Problem requirements: Print the line containing "Viens no 5." and all lines after it to the end of the records below, exactly as written. No pictures.

Input:
········

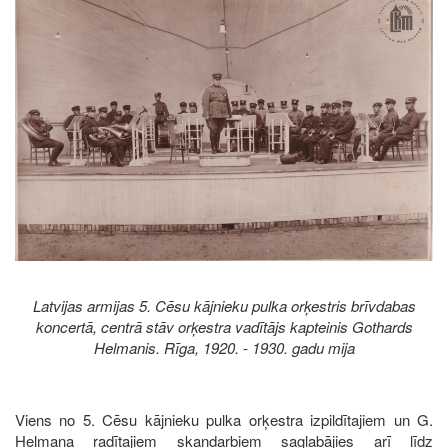
Image
Latvijas armijas 5. Cēsu kājnieku pulka orķestris brīvdabas
koncertā, centrā stāv orķestra vadītājs kapteinis Gothards
Helmanis. Rīga, 1920. - 1930. gadu mija
Viens no 5. Cēsu kājnieku pulka orķestra izpildītajiem un G.
Helmaņa radītajiem skaņdarbiem saglabājies arī līdz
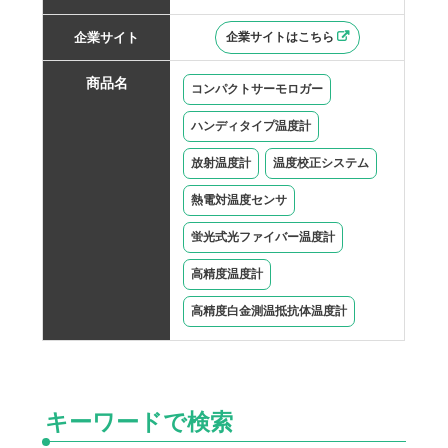
企業サイトはこちら
コンパクトサーモロガー
ハンディタイプ温度計
放射温度計
温度校正システム
熱電対温度センサ
蛍光式光ファイバー温度計
高精度温度計
高精度白金測温抵抗体温度計
キーワードで検索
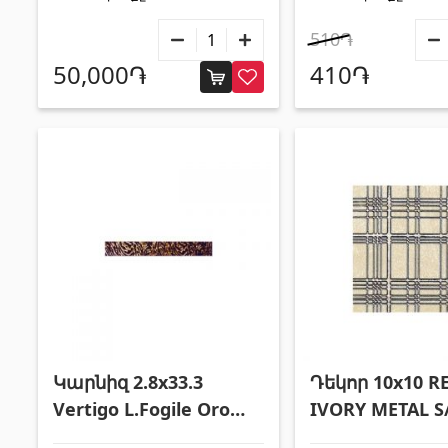
510֏
50,000֏
410֏
Կարնիզ 2.8x33.3
Դեկոր 10x10 RE
Vertigo L.Fogile Oro
IVORY METAL S
L.Nero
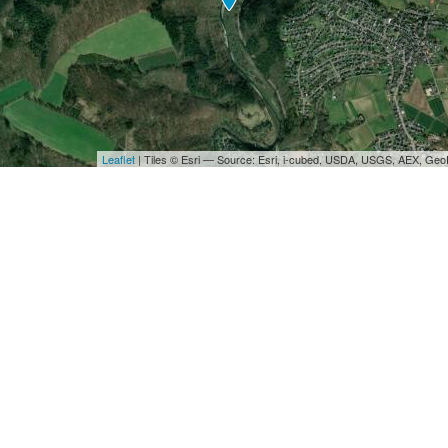
Leaflet
| Tiles © Esri — Source: Esri, i-cubed, USDA, USGS, AEX, Ge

········

Answer box:
Viens no 5. Cēsu kājnieku pulka orķestra izpildītajiem un G.
Helmaņa radītajiem skaņdarbiem saglabājies arī līdz
企業サイトはこちら
コンパクトサーモロガー
ハンディタイプ温度計
放射温度計
温度校正システム
熱電対温度センサ
蛍光式光ファイバー温度計
高精度温度計
高精度白金測温抵抗体温度計
キーワードで検索
510֏
50,000֏
410֏
Կարնիզ 2.8x33.3
Դեկոր 10x10 RE
Vertigo L.Fogile Oro
IVORY METAL S
L.Nero
Leaflet
| Tiles © Esri — Source: Esri, i-cubed, USDA, USGS, AEX, Ge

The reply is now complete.